MATERIAL PROVIDED
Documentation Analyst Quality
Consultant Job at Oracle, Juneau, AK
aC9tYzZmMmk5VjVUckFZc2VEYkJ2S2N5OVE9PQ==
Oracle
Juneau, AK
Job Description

TASK DIRECTIONS
Retype each entry exactly, leaving none of them out.

SOLUTION FOR THIS EXERCISE
Documentation Analyst Quality
Consultant Job at Oracle, Juneau, AK
aC9tYzZmMmk5VjVUckFZc2VEYkJ2S2N5OVE9PQ==
Oracle
Juneau, AK
Job Description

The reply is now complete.